SC Allows 26-Yr-Old Woman, Married Off Without Her Consent, To Move To Any Place As Per Her Choice & Desire [Read Order]
The Supreme Court bench of Chief Justice Dipak Misra, Justice DY Chandrachud and Justice AM Khanwilkar on Monday disposed of the habeas corpus writ petition filed on behalf of a Karnataka-based 26-year-old woman, allegedly married off without her consent, with the direction that she would be at liberty to move to any place as per her choice and desire, and that there may not be any impediment from any quarters.
“...Needless to say, when she is a major, she is entitled to take up any job and pursue the same as she intends to do...The parents of the petitioner will hand over all the necessary documents (Aadhaar card, passport etc.) relating to the petitioner...The State of Karnataka is directed to provide adequate security to the petitioner so that she can travel to Bangalore.
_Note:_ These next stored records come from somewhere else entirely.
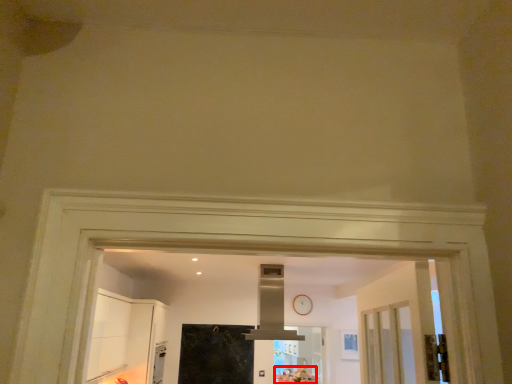 Question: Observing the image, what is the correct spatial positioning of flower (annotated by the red box) in reference to exhaust hood?

Choices:
 (A) right
 (B) left

Answer: (A) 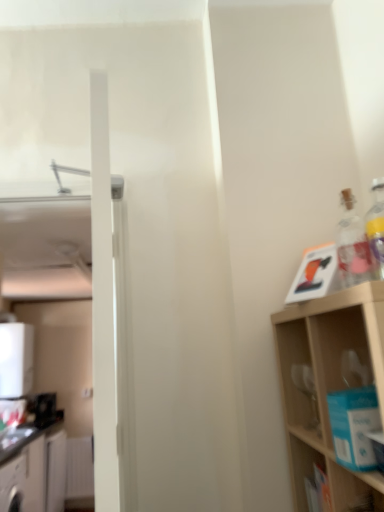 Question: Is black plastic toaster at left, the second appliance when ordered from top to bottom, to the left or to the right of white glossy cabinet at lower left, the second cabinetry when ordered from front to back, in the image?

Choices:
 (A) right
 (B) left

Answer: (B)

Question: From the image's perspective, relative to white glossy cabinet at lower left, the 1th cabinetry viewed from the back, is black plastic toaster at left, arranged as the first appliance when ordered from the bottom, above or below?

Choices:
 (A) below
 (B) above

Answer: (B)

Question: Which is farther from the transparent glass bottle at upper right?

Choices:
 (A) black plastic toaster at left, arranged as the first appliance when ordered from the bottom
 (B) wooden shelf at right
 (C) white glossy cabinet at lower left, the second cabinetry when ordered from front to back
 (D) white glossy water heater at left, positioned as the first appliance in top-to-bottom order
 (E) white glossy cabinet at lower left, the first cabinetry viewed from the front

Answer: (D)

Question: Considering the real-world distances, which object is closest to the transparent glass bottle at upper right?

Choices:
 (A) white glossy water heater at left, positioned as the first appliance in top-to-bottom order
 (B) white glossy cabinet at lower left, which is counted as the second cabinetry, starting from the back
 (C) white glossy cabinet at lower left, the second cabinetry when ordered from front to back
 (D) black plastic toaster at left, the second appliance when ordered from top to bottom
 (E) wooden shelf at right

Answer: (E) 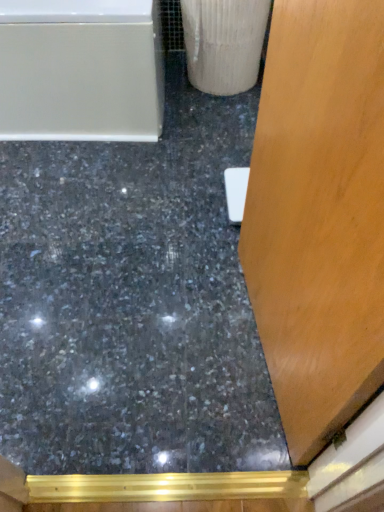 This screenshot has width=384, height=512. Describe the element at coordinates (81, 70) in the screenshot. I see `white glossy bathtub at upper left` at that location.

What is the approximate height of white glossy bathtub at upper left?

If there will be any threat perception, she can make a representation to the concerned Assistant Commissioner of Police of the area...,” held the bench after interaction with the petitioner personally present in court.
The bench noted the assertion of the husband and the family, conveyed by senior counsel Basava Prabhu Patil, that none of the family members has ever created any obstruction in the path of the petitioner and will not do so in future.
The bench also took note of the affirmation that neither the parents, the husband nor any family members had remotely any intention to harass the petitioner in any manner and, therefore, they do not have any reluctance in returning all the necessary documents to the petitioner.
The bench, on Monday, however, clarified that “the above directions are only relatable to the present habeas corpus petition and if any dispute arises with regard to any matrimonial or family matter, the same shall be adjudicated on their own merits”.
In the context of the observation by the bench at the previous hearing to pursue a civil action for the nullification of the marriage, senior counsel Indira Jaising submitted that in circumstances as in the present petition, a decree annulling the marriage is not required.
On Monday, she relied on the 1988 apex court judgment in Yamunabai v. Ranantrao Shivram Adhav, wherein it was held that a marriage covered by Section 11 of the Hindu Marriage Act of 1955 is void-ipso-jure, that is, void from the very inception. Such a marriage has to be ignored as not existing in law at all. The court had further ruled that a formal declaration of the nullity of such a marriage is not a mandatory requirement though such an option is available to either of the parties to a marriage.
Jaising also cited the judgment of the Supreme Court in Deoki Panjhiyara vs Shahshi Bhushan Narayan Azad (2012), wherein the distinction in the light of the ratio in Yamunabai was explained- “...Though Section 11 of the aforesaid Act gives an option to either of the parties to a void marriage to seek a declaration of invalidity/nullity of such marriage, the exercise of such option cannot be understood to be in all situations voluntarily. Situations may arise when recourse to a court for a declaration regarding the nullity of a marriage claimed by one of the spouses to be a void marriage, will have to be insisted upon in departure to the normal rule...”
The petitioner had sought the following prayers in the petition-
i. Annul/Nullify the forced marriage between the Petitioner and Respondent No. 6 conducted on 14.03.2018;
ii. Declare and hold that Section 5(ii) and Section 7 of the Hindu Marriage Act, 1955 are unconstitutional, to the extent it fails to prescribe/ensure free and valid prior consent of the parties to a marriage, in as much as the same are discriminatory, unreasonable, arbitrary and hence in violation of Article 14 of the Constitution;
iii. Declare that Section 5(ii) and Section 7 are violative of the Constitution and as such unconstitutional as the same impinge upon and denude the Petitioner from effectively exercising her fundamental right to choose her partner/spouse, which is violative of Article 21 of the Constitution.
At the previous hearing, the bench had refused to extend the scope of the writ petition to accord an express interpretation that the Hindu Marriage Act of 1955 mandates prior consent of both parties to mthe arriage as a prerequisite for a valid marriage.
“Section 12(1)(c) provides that where the consent of a party to a marriage was obtained by fraud or under force, the marriage may be voidable…that means consent is necessary…consent procured by fraud is on the same footing as the lack of consent…Section 5(ii)(a) postulates that consent is essential,” Justice Chandrachud had noted.
“If marriage was solemnized without consent, then civil action may be pursued to declare the marriage null and void…marriage, where consent is obtained by fraud, is less serious than where there was no consent at all…”, the Chief Justice had added.
“It is a general proposition that a woman has the right to choose her partner for marriage…but there are no judgments on the necessity of consent…Sections 5, 7 and 12 need to read together and interpreted…,” Jaising had persisted.
“The interpretation will be made when lis arises…if the family court refuses to declare the marriage null and void for lack of consent and the High Court agrees, then we shall interpret…,” the Chief Justice had responded on that occasion.